There are five stages to the process of grieving the loss of Harry Potter:
- Denial – ‘What are you talking about? Of COURSE there will be more Harry Potter books’.
- Anger – ‘HOW DARE JK ROWLING STOP WRITING?!’
- Bargaining – ‘If I just take one more selfie in complete Hogwarts uniform, she will have to write another book’.
- Depression – ‘WHY ME?’
- Acceptance – ‘There will be no more Harry Potter. Let the re-reads begin’.
I was, for many years, stuck in a cycle of the first four stages – unable to achieve the acceptance I so desperately sought. I considered counselling. But I continue to believe that this kind of problem is beyond the scope of any qualified professional. Yet I knew that this was an issue that required resolution, if only because I was spending so much money on red felt tip pens for my self-drawn forehead scars. I can now proudly proclaim that I have moved into the acceptance stage. But with last week’s celebration of JK Rowling’s birthday (and that of our own wizarding hero), I became acutely aware of my responsibility in helping my fellow traumatised HP fans. I am here for you. And let me begin by telling you that acceptance does not mean foregoing the joys brought to our lives by the world of Harry Potter. The key to progress is in realising that you can continue to live a life as fully steeped in HP as you ever have. Here’s how:
THE GREAT RE-READ
Yes, friends. It’s true. No new Harry Potter books to look forward to. But how about the joy of a series re-read with the benefits of hindsight? It is not even a process that you must go alone. The gang over at Mugglenet (revealing the extent of my obsession here, but without shame) are in the midst of a new podcast series – Alohomora! This is a brilliant accompaniment to any attempt at reading back through the series, tackling roughly three chapters per episode and with discussion among a number of Mugglenet staffers. I am personally finding it massively insightful and a lot of fun – although this probably says more about me than the merits of the series.
THE ULTIMATE HP TRIP
How about physically experiencing some top Harry Potter sites?? We in the UK have the good fortune of various filming locations used in the adaptation of the series – from Oxford to Durham. We also have the (fairly) newly conceived Warner Brothers Harry Potter Studio Tour. Featuring a variety of props, pieces of setting, and a broomstick flying photo op, this is the ultimate HP experience. How do I know all this? Exclusively from the website and some ecstatic recommendations. Why haven’t I been? Because I am waiting until I find an appropriately emphatic fellow Harry Potter fan to accompany me. Now accepting applications.

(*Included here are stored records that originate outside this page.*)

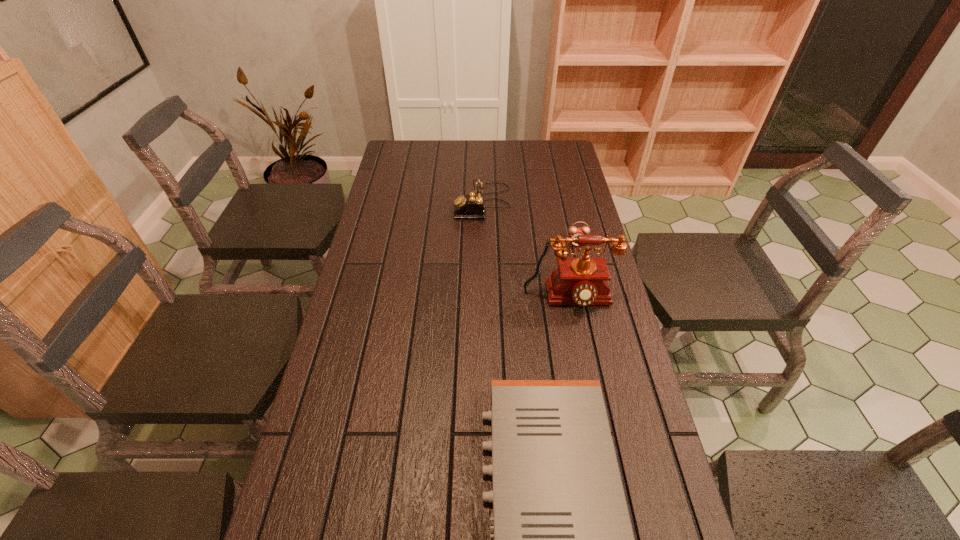 This screenshot has height=540, width=960. What are the coordinates of `telephone located in the right edge section of the desktop` in the screenshot? It's located at (582, 281).

Where is `alarm clock that is at the right edge`? The height and width of the screenshot is (540, 960). alarm clock that is at the right edge is located at coordinates (573, 230).

In the image, there is a desktop. Where is `free space at the far edge`? The height and width of the screenshot is (540, 960). free space at the far edge is located at coordinates (524, 153).

You are a GUI agent. You are given a task and a screenshot of the screen. Output one action in this format:
    pyautogui.click(x=<x>, y=<y>)
    Task: Click on the free point at the left edge
    The height and width of the screenshot is (540, 960).
    Given the screenshot: What is the action you would take?
    pyautogui.click(x=313, y=440)

At what (x,y) coordinates should I click in order to perform the action: click on vacant space at the right edge. Please return your answer as a coordinate pair (x, y). Looking at the image, I should click on (626, 433).

Locate an element on the screen. Image resolution: width=960 pixels, height=540 pixels. free spot between the alarm clock and the farthest object is located at coordinates (530, 223).

The image size is (960, 540). In order to click on free space that is in between the alarm clock and the farthest object in this screenshot , I will do `click(530, 223)`.

This screenshot has height=540, width=960. Identify the location of free space between the farthest object and the alarm clock. (530, 223).

Identify which object is the second closest to the farther telephone. Please provide its 2D coordinates. Your answer should be formatted as a tuple, i.e. [(x, y)], where the tuple contains the x and y coordinates of a point satisfying the conditions above.

[(582, 281)]

Locate which object ranks in proximity to the alarm clock. Please provide its 2D coordinates. Your answer should be formatted as a tuple, i.e. [(x, y)], where the tuple contains the x and y coordinates of a point satisfying the conditions above.

[(582, 281)] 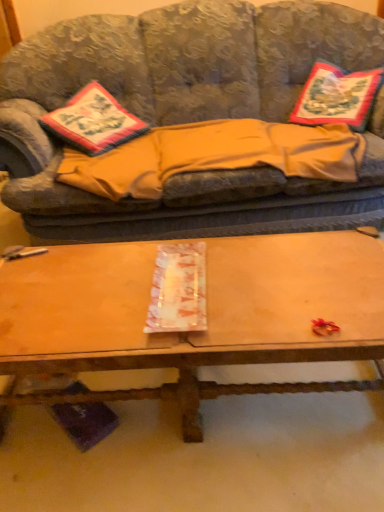 Question: Looking at the image, does wooden at center seem bigger or smaller compared to embroidered fabric pillow at upper right?

Choices:
 (A) small
 (B) big

Answer: (B)

Question: From their relative heights in the image, would you say wooden at center is taller or shorter than embroidered fabric pillow at upper right?

Choices:
 (A) tall
 (B) short

Answer: (B)

Question: Considering the real-world distances, which object is farthest from the embroidered fabric pillow at upper right?

Choices:
 (A) wooden at center
 (B) embroidered fabric pillow at left
 (C) textured fabric couch at center
 (D) beige fleece blanket at center

Answer: (A)

Question: Estimate the real-world distances between objects in this image. Which object is farther from the embroidered fabric pillow at left?

Choices:
 (A) embroidered fabric pillow at upper right
 (B) textured fabric couch at center
 (C) beige fleece blanket at center
 (D) wooden at center

Answer: (D) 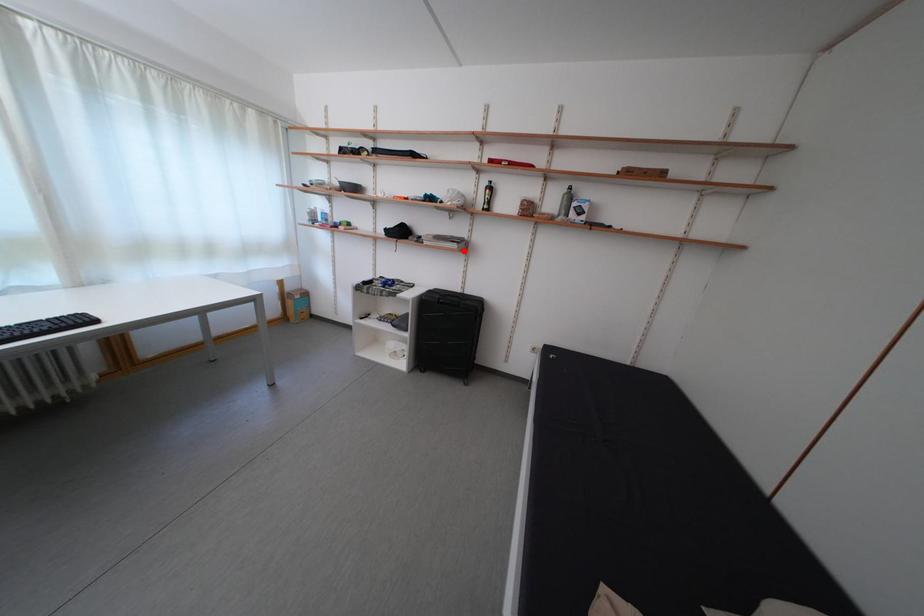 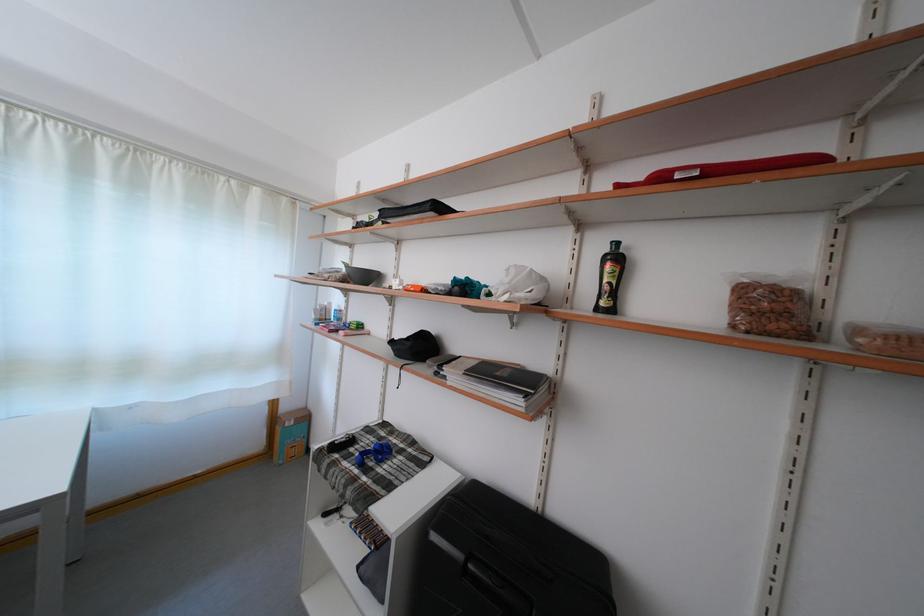 In the second image, find the point that corresponds to the highlighted location in the first image.

(527, 408) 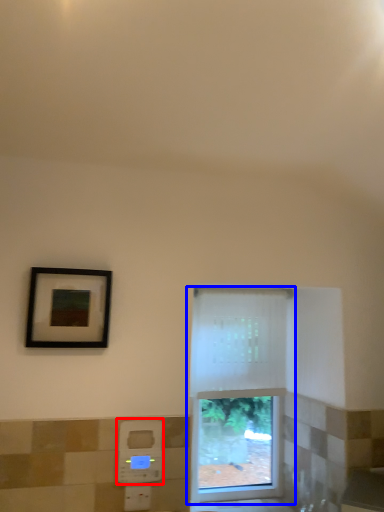 Question: Which point is further to the camera, hand dryer (highlighted by a red box) or window (highlighted by a blue box)?

Choices:
 (A) hand dryer
 (B) window

Answer: (B) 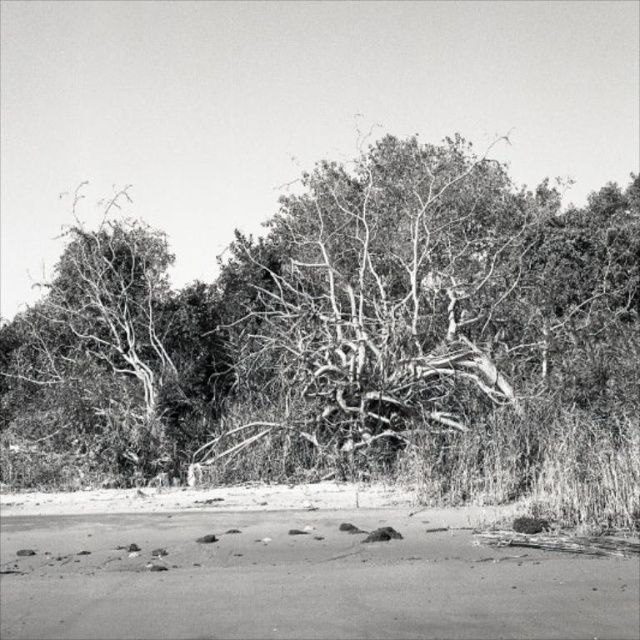 Question: Does grainy bark tree at center have a greater width compared to smooth sand at lower center?

Choices:
 (A) no
 (B) yes

Answer: (B)

Question: Does grainy bark tree at center appear on the right side of smooth sand at lower center?

Choices:
 (A) yes
 (B) no

Answer: (B)

Question: Which point appears farthest from the camera in this image?

Choices:
 (A) (417, 196)
 (B) (353, 605)

Answer: (A)

Question: Among these objects, which one is farthest from the camera?

Choices:
 (A) grainy bark tree at center
 (B) smooth sand at lower center

Answer: (A)

Question: Does grainy bark tree at center have a larger size compared to smooth sand at lower center?

Choices:
 (A) no
 (B) yes

Answer: (B)

Question: Which of the following is the closest to the observer?

Choices:
 (A) (378, 248)
 (B) (177, 627)

Answer: (B) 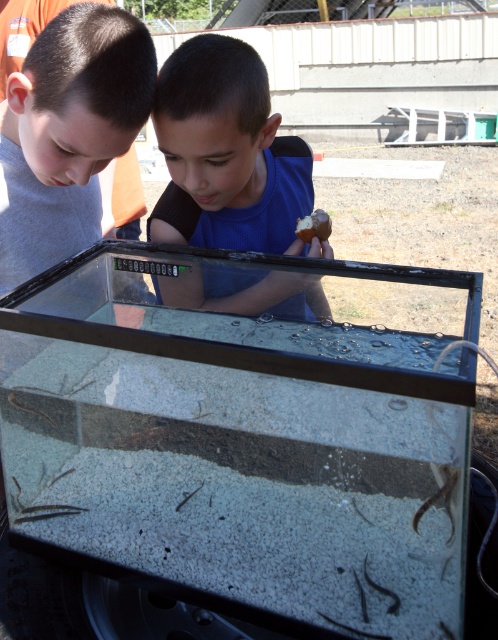 Question: Which of the following is the farthest from the observer?

Choices:
 (A) brown matte potato at center
 (B) transparent glass tank at center
 (C) blue matte shirt at center

Answer: (A)

Question: Which point is closer to the camera taking this photo?

Choices:
 (A) (253, 278)
 (B) (327, 221)
 (C) (143, 461)

Answer: (C)

Question: Is transparent glass tank at center positioned behind brown matte potato at center?

Choices:
 (A) yes
 (B) no

Answer: (B)

Question: Which point is closer to the camera?

Choices:
 (A) blue matte shirt at center
 (B) brown matte potato at center
 (C) transparent glass tank at center

Answer: (C)

Question: Does transparent glass tank at center lie in front of brown matte potato at center?

Choices:
 (A) no
 (B) yes

Answer: (B)

Question: Observing the image, what is the correct spatial positioning of transparent glass tank at center in reference to blue matte shirt at center?

Choices:
 (A) below
 (B) above

Answer: (A) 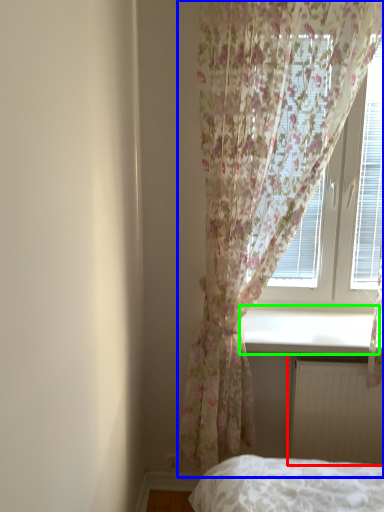 Question: Which is nearer to the radiator (highlighted by a red box)? curtain (highlighted by a blue box) or window sill (highlighted by a green box).

Choices:
 (A) curtain
 (B) window sill

Answer: (B) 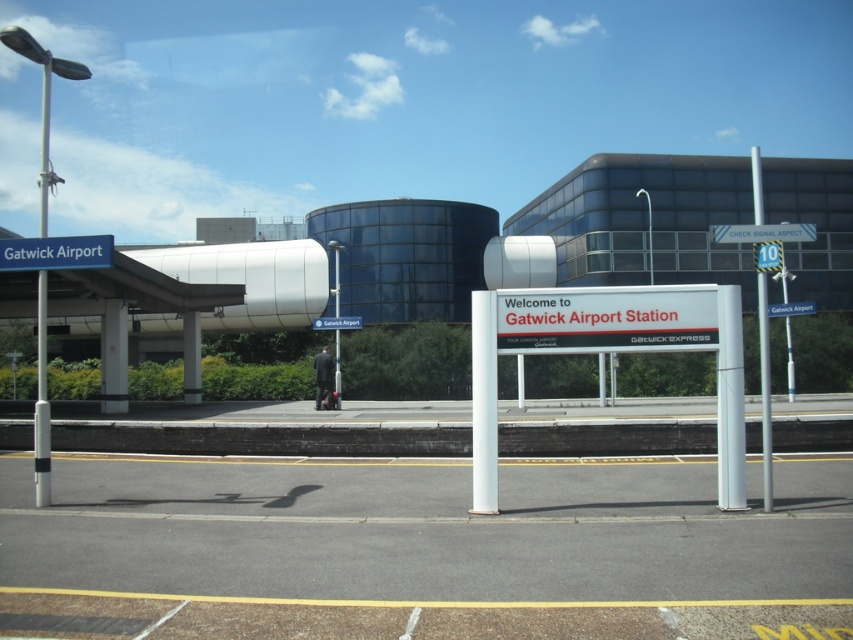 Between white plastic sign at upper right and blue plastic sign at upper center, which one has less height?

blue plastic sign at upper center

Image resolution: width=853 pixels, height=640 pixels. What do you see at coordinates (763, 232) in the screenshot? I see `white plastic sign at upper right` at bounding box center [763, 232].

Image resolution: width=853 pixels, height=640 pixels. I want to click on white plastic sign at upper right, so click(763, 232).

Is white metallic pole at center taller than white glossy pillar at center?

Indeed, white metallic pole at center has a greater height compared to white glossy pillar at center.

Does white metallic pole at center have a greater width compared to white glossy pillar at center?

Yes, white metallic pole at center is wider than white glossy pillar at center.

Does point (769, 352) come in front of point (190, 396)?

Yes, point (769, 352) is closer to viewer.

Identify the location of white metallic pole at center. The image size is (853, 640). (764, 390).

Does metallic pole at left appear under white glossy pillar at center?

Incorrect, metallic pole at left is not positioned below white glossy pillar at center.

Is point (41, 109) positioned after point (190, 360)?

Yes, point (41, 109) is behind point (190, 360).

The height and width of the screenshot is (640, 853). What are the coordinates of `metallic pole at left` in the screenshot? It's located at (41, 401). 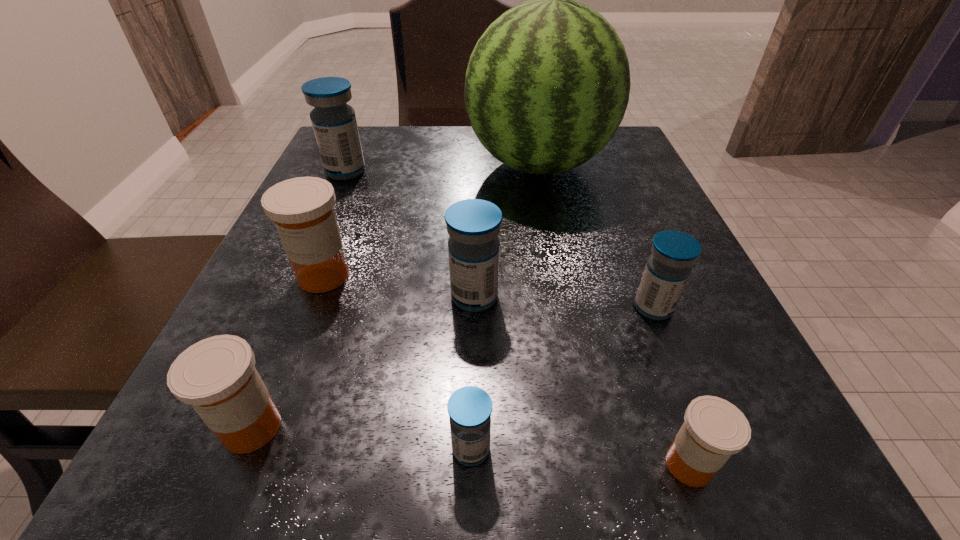 Where is `free spot between the third smallest blue medicine and the smallest blue medicine`? free spot between the third smallest blue medicine and the smallest blue medicine is located at coordinates (472, 373).

Find the location of `free space between the farthest orange medicine and the second biggest blue medicine`. free space between the farthest orange medicine and the second biggest blue medicine is located at coordinates (399, 286).

Identify which object is the second nearest to the second smallest orange medicine. Please provide its 2D coordinates. Your answer should be formatted as a tuple, i.e. [(x, y)], where the tuple contains the x and y coordinates of a point satisfying the conditions above.

[(470, 407)]

Locate which object is the sixth closest to the green watermelon. Please provide its 2D coordinates. Your answer should be formatted as a tuple, i.e. [(x, y)], where the tuple contains the x and y coordinates of a point satisfying the conditions above.

[(217, 376)]

Identify which medicine is the nearest to the third biggest blue medicine. Please provide its 2D coordinates. Your answer should be formatted as a tuple, i.e. [(x, y)], where the tuple contains the x and y coordinates of a point satisfying the conditions above.

[(713, 429)]

Identify which medicine is located as the fifth nearest to the second smallest blue medicine. Please provide its 2D coordinates. Your answer should be formatted as a tuple, i.e. [(x, y)], where the tuple contains the x and y coordinates of a point satisfying the conditions above.

[(217, 376)]

This screenshot has height=540, width=960. Find the location of `the second closest blue medicine relative to the farthest blue medicine`. the second closest blue medicine relative to the farthest blue medicine is located at coordinates (667, 270).

Select which blue medicine appears as the second closest to the second smallest orange medicine. Please provide its 2D coordinates. Your answer should be formatted as a tuple, i.e. [(x, y)], where the tuple contains the x and y coordinates of a point satisfying the conditions above.

[(473, 225)]

Point out which orange medicine is positioned as the nearest to the farthest medicine. Please provide its 2D coordinates. Your answer should be formatted as a tuple, i.e. [(x, y)], where the tuple contains the x and y coordinates of a point satisfying the conditions above.

[(302, 209)]

Find the location of a particular element. the closest orange medicine to the farthest orange medicine is located at coordinates (217, 376).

If you are in the US, you have the option of a jaunt to Orlando. A visit to Universal Studios will give you the chance to explore The Wizarding World of Harry Potter. Having left Florida shortly before the completion of the Park, I am enormously resentful of everyone I know who has been (I’m joking of course – except in the case of my brother, the ultimate non-Harry Potter fan and one of the first in line after the park opened). I’ve heard some amazing things about it. After all, who wouldn’t want the chance to drink some actual butterbeer?
A POST-POTTER EDUCATION
JK Rowling clearly appreciates the extent of our sadness, for she has gifted us the wonderful website Pottermore. Join up and you will be treated to the opportunity of working through the Harry Potter books – collecting items, gaining housepoints, brewing potions, and facing a variety of other challenges. Most importantly, you also get access to new information on the books and JK Rowling’s thoughts on various characters and plot points. She also gives us some insight into her inspiration. You will learn, for example, the Malfoy’s family background and the origins of Quidditch. Both important pieces of knowledge for life and you never know when they might come in useful during a game of Trivial Pursuit. I am currently in the middle of Harry Potter and the Chamber of Secrets – I would be further, but it took me about three hours to put the pixies back in their cage. If you have already passed this point, you will know what I’m talking about. If not, it will just sound like a very strange euphemism.
So there we go. Three tried-and-tested ways of moving yourself to the final stage of post-Harry Potter grief. Proving, beyond anything else, that we need never let our love for the series die. I, for one, will continue feeling disappointment every 21 September – having long passed my 11th birthday, I remain convinced that I have simply been erroneously neglected. My Hogwarts acceptance letter will arrive one day. At least I already have the scarf sorted.